▶ RECORDED DATA

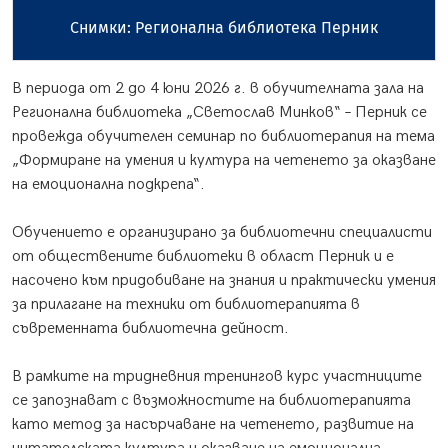
и: Регионална библиотека Перник
В периода от 2 до 4 юни 2026 г. в обучителната зала на
Регионална библиотека „Светослав Минков“ – Перник се
провежда обучителен семинар по библиотерапия на тема
„Формиране на умения и култура на четенето за оказване
на емоционална подкрепа“.
Обучението е организирано за библиотечни специалисти
от обществените библиотеки в област Перник и е
насочено към придобиване на знания и практически умения
за прилагане на техники от библиотерапията в
съвременната библиотечна дейност.
В рамките на тридневния тренингов курс участниците
се запознават с възможностите на библиотерапията
като метод за насърчаване на четенето, развитие на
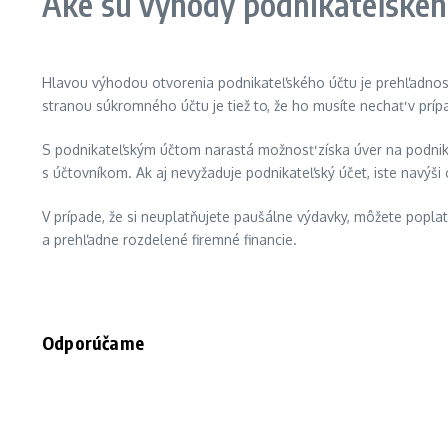
Aké sú výhody podnikateľskéh
Hlavou výhodou otvorenia podnikateľského účtu je prehľadnosť v
stranou súkromného účtu je tiež to, že ho musíte nechať v príp
S podnikateľským účtom narastá možnosť získa úver na podnikan
s účtovníkom. Ak aj nevyžaduje podnikateľský účet, iste navýši
V prípade, že si neuplatňujete paušálne výdavky, môžete popla
a prehľadne rozdelené firemné financie.
Odporúčame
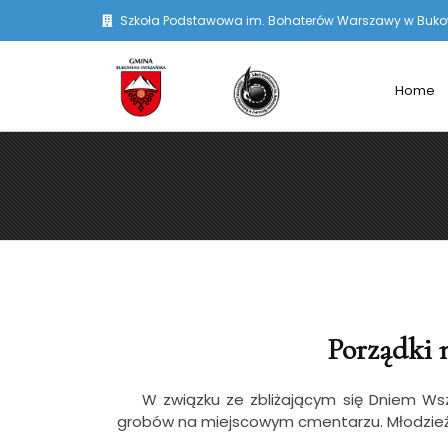
Szkoła Podstawowa im. Bohaterów Warszawy w Bukowi
Home
Porządki 
W związku ze zbliżającym się Dniem Wszys
grobów na miejscowym cmentarzu. Młodzież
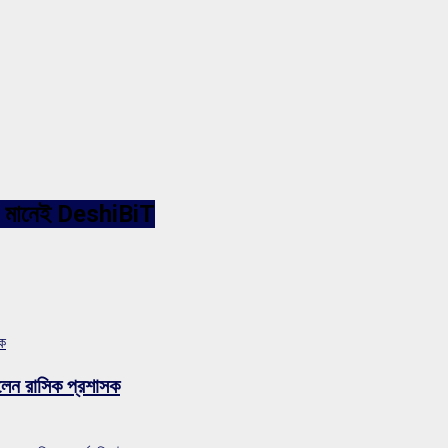
ারনেট মানেই DeshiBiT
সক
লেন রাসিক প্রশাসক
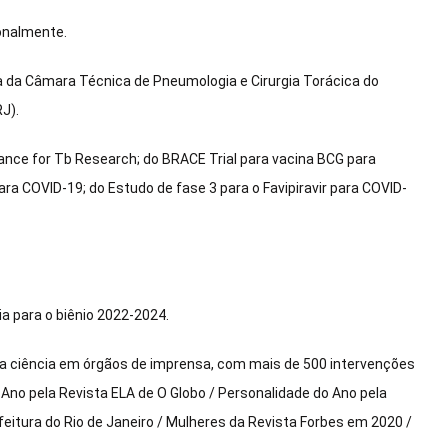
ionalmente.
da Câmara Técnica de Pneumologia e Cirurgia Torácica do
J).
liance for Tb Research; do BRACE Trial para vacina BCG para
ra COVID-19; do Estudo de fase 3 para o Favipiravir para COVID-
ia para o biênio 2022-2024.
a ciência em órgãos de imprensa, com mais de 500 intervenções
Ano pela Revista ELA de O Globo / Personalidade do Ano pela
efeitura do Rio de Janeiro / Mulheres da Revista Forbes em 2020 /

▶ YOUR GOAL
What you give back must be exactly the lines of the listing above from the line containing "В периода от" through its last line, inclusive, without pictures, please.

▶ SOLUTION
В периода от 2 до 4 юни 2026 г. в обучителната зала на
Регионална библиотека „Светослав Минков“ – Перник се
провежда обучителен семинар по библиотерапия на тема
„Формиране на умения и култура на четенето за оказване
на емоционална подкрепа“.
Обучението е организирано за библиотечни специалисти
от обществените библиотеки в област Перник и е
насочено към придобиване на знания и практически умения
за прилагане на техники от библиотерапията в
съвременната библиотечна дейност.
В рамките на тридневния тренингов курс участниците
се запознават с възможностите на библиотерапията
като метод за насърчаване на четенето, развитие на
Aké sú výhody podnikateľskéh
Hlavou výhodou otvorenia podnikateľského účtu je prehľadnosť v
stranou súkromného účtu je tiež to, že ho musíte nechať v príp
S podnikateľským účtom narastá možnosť získa úver na podnikan
s účtovníkom. Ak aj nevyžaduje podnikateľský účet, iste navýši
V prípade, že si neuplatňujete paušálne výdavky, môžete popla
a prehľadne rozdelené firemné financie.
Odporúčame
Szkoła Podstawowa im. Bohaterów Warszawy w Bukowi
Home
Porządki 
W związku ze zbliżającym się Dniem Wszys
grobów na miejscowym cmentarzu. Młodzież
ারনেট মানেই DeshiBiT
সক
লেন রাসিক প্রশাসক
ionalmente.
da Câmara Técnica de Pneumologia e Cirurgia Torácica do
J).
liance for Tb Research; do BRACE Trial para vacina BCG para
ra COVID-19; do Estudo de fase 3 para o Favipiravir para COVID-
ia para o biênio 2022-2024.
a ciência em órgãos de imprensa, com mais de 500 intervenções
Ano pela Revista ELA de O Globo / Personalidade do Ano pela
efeitura do Rio de Janeiro / Mulheres da Revista Forbes em 2020 /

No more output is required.